The broad relief available at the discretion of the court upon recognition of a foreign proceeding (whether foreign main or foreign nonmain) is enumerated in Section 1521(a)(1)-(7) of the Bankruptcy Code. That relief includes, among other things: (1) staying the commencement or continuation of actions or proceedings concerning the debtor's assets, rights, obligations or liabilities; (2) staying execution against the debtor's assets; (3) suspending the right to transfer, encumber or otherwise dispose of any assets of the debtor; (4) providing for the examination of witnesses, the taking of evidence or the delivery of information concerning the debtor's assets, affairs, rights, obligations or liabilities; and (5) entrusting the administration or realization of all or part of the debtor's assets within the territorial jurisdiction of the US to the foreign representative or another person, including an examiner, authorized by the court.

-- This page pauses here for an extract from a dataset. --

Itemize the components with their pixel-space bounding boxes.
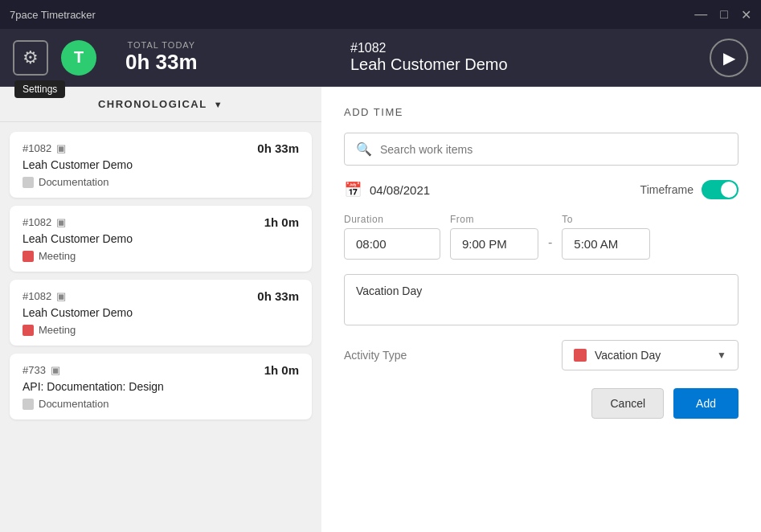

Judge Glenn had the opportunity to revisit these issues in QGOG Constellation II, which arose after an appellate court in Brazil reinstated the previously dismissed RJ proceeding of an additional entity in the corporate structure. As in QGOG Constellation I, Judge Glenn found that the second debtor — a special purpose holding and financing company that had issued certain guarantees related to the existing notes restructured in the RJ proceeding — had its COMI in Luxembourg. However, like the ultimate parent in QGOG Constellation I, the second debtor conducted nontransitory economic activity in Brazil through its minority equity stakes in certain joint ventures that were located and operated in Brazil. The joint ventures were also subject to various Brazilian regulatory regimes, and the grant of foreign nonmain recognition was deemed appropriate based on these factors.

The Constellation Decisions provide a framework under which a foreign representative can obtain substantially the same relief upon foreign nonmain recognition as arises under the grant of foreign main recognition, notwithstanding the unavailability of automatic relief under Section 1520. The key, of course, is that whether directly or through the activities of subsidiaries and joint ventures that are part of an integrated economic unit, the debtor must satisfy to the Chapter 15 court that it has an "establishment" in the foreign jurisdiction in which it — whether directly or indirectly through subsidiaries and joint ventures as part of an integrated economic unit — conducts "nontransitory economic activity."

In re PT Pan Brothers— a boost for Singapore restructurings?

Recently, Judge Glenn reaffirmed the principles espoused in the Constellation Decisions in In re PT Pan Brothers Tbk, Case No. 22-10136-mg (Bankr. S.D.N.Y. 2022). In so doing, Judge Glenn also gave added momentum to the development of Singapore as the preferred jurisdiction for restructuring cases in the Asia Pacific region.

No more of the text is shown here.